Logistic regression is the most frequently used model for binary outcomes. Logistic regression provides odds ratios, which while somewhat intuitive, may be misunderstood. Notably, odds ratios overstate the strength of the relationship that is implied by risk ratios (Viera, 2008).
Thus, a number of authors, including Zou (2004), have suggested that Poisson regression, which directly provides risk ratios, can be employed for binary outcomes. Zou (2004) indicates that the standard errors of the Poisson model will need to be adjusted.
This handout draws closely on the outline and presentation of ideas provided by Lindquist (n.d.) at IDRE, although the data source and variables are used are very different.
We are using data from the U.S. Census Pulse Surveys
. clear all
. use "../data/Andy_June_5.10.21_1pc.dta"
. recode Anxious6 (0/1 = 0)(2/3 = 1)(. = .), generate(Anxiety6) (383 differences between Anxious6 and Anxiety6)
. tabulate Anxiety6
RECODE of │
Anxious6 │
(ANXIOUS) │ Freq. Percent Cum.
────────────┼───────────────────────────────────
0 │ 376 66.55 66.55
1 │ 189 33.45 100.00
────────────┼───────────────────────────────────
Total │ 565 100.00
logit Command. logit Anxiety6 Sex6 i.Race6 Age6 Income6, or // logistic regression with odds ratios
Iteration 0: log likelihood = -339.85845
Iteration 1: log likelihood = -327.09157
Iteration 2: log likelihood = -326.88691
Iteration 3: log likelihood = -326.88668
Iteration 4: log likelihood = -326.88668
Logistic regression Number of obs = 529
LR chi2(6) = 25.94
Prob > chi2 = 0.0002
Log likelihood = -326.88668 Pseudo R2 = 0.0382
─────────────┬────────────────────────────────────────────────────────────────
Anxiety6 │ Odds ratio Std. err. z P>|z| [95% conf. interval]

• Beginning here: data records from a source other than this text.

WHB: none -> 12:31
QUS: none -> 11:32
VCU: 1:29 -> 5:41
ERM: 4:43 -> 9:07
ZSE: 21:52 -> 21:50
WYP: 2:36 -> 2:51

─────────────┼────────────────────────────────────────────────────────────────
Sex6 │ .6825173 .1366386 -1.91 0.056 .4610041 1.010468
│
Race6 │
Black alone │ 1.009843 .362237 0.03 0.978 .4999449 2.039789
Asian alone │ .3294345 .1654222 -2.21 0.027 .1231252 .8814373
Other │ .4120474 .2162551 -1.69 0.091 .1473027 1.152614
│
Age6 │ .9891521 .0080552 -1.34 0.180 .9734895 1.005067
Income6 │ .87352 .0402027 -2.94 0.003 .7981736 .955979
_cons │ 2.001622 .8446585 1.64 0.100 .8753591 4.57697
─────────────┴────────────────────────────────────────────────────────────────
Note: _cons estimates baseline odds.
. est store logit // store estimates
glm Command. glm Anxiety6 Sex6 i.Race6 Age6 Income6, family(binomial) link(logit)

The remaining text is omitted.